=== TASK GOAL ===
Give the line containing "Die innere Möglichkeit" again, exactly, along with all later lines of the entries, through the last one.

Saved data entries:
____

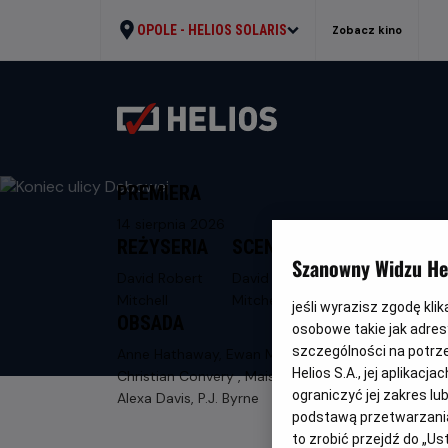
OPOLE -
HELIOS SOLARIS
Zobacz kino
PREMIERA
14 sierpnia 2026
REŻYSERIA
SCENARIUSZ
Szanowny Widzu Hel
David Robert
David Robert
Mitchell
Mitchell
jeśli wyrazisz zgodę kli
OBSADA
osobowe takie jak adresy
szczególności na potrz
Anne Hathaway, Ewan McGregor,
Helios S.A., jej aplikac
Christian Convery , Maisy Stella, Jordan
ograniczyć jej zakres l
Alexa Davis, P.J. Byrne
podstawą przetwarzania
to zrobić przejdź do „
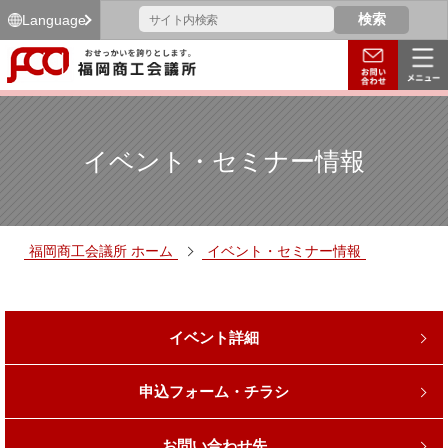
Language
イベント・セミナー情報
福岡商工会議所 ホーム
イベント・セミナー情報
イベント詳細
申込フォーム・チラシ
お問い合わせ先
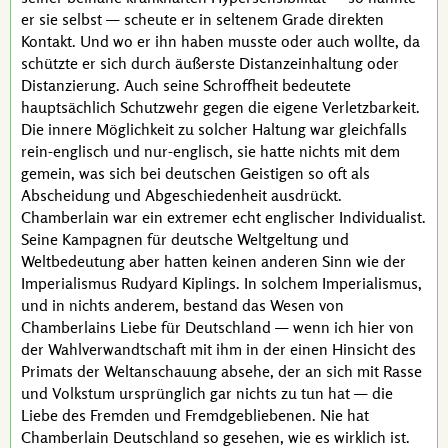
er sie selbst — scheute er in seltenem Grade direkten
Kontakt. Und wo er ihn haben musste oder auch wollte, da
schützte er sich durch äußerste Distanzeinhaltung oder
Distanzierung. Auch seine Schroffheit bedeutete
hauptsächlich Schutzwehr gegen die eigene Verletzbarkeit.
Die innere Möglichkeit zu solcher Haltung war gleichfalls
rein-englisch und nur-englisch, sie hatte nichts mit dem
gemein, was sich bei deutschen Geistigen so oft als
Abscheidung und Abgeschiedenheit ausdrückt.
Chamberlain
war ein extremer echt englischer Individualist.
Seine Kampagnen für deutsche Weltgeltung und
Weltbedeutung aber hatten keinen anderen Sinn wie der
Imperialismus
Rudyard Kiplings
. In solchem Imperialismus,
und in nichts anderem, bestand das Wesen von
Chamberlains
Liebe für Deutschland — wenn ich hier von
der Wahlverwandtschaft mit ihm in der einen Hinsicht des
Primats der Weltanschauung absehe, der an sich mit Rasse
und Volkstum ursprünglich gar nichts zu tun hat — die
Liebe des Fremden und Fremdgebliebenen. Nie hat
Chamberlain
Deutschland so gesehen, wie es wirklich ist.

____

=== SOLVED EXERCISE ===
Die innere Möglichkeit zu solcher Haltung war gleichfalls
rein-englisch und nur-englisch, sie hatte nichts mit dem
gemein, was sich bei deutschen Geistigen so oft als
Abscheidung und Abgeschiedenheit ausdrückt.
Chamberlain
war ein extremer echt englischer Individualist.
Seine Kampagnen für deutsche Weltgeltung und
Weltbedeutung aber hatten keinen anderen Sinn wie der
Imperialismus
Rudyard Kiplings
. In solchem Imperialismus,
und in nichts anderem, bestand das Wesen von
Chamberlains
Liebe für Deutschland — wenn ich hier von
der Wahlverwandtschaft mit ihm in der einen Hinsicht des
Primats der Weltanschauung absehe, der an sich mit Rasse
und Volkstum ursprünglich gar nichts zu tun hat — die
Liebe des Fremden und Fremdgebliebenen. Nie hat
Chamberlain
Deutschland so gesehen, wie es wirklich ist.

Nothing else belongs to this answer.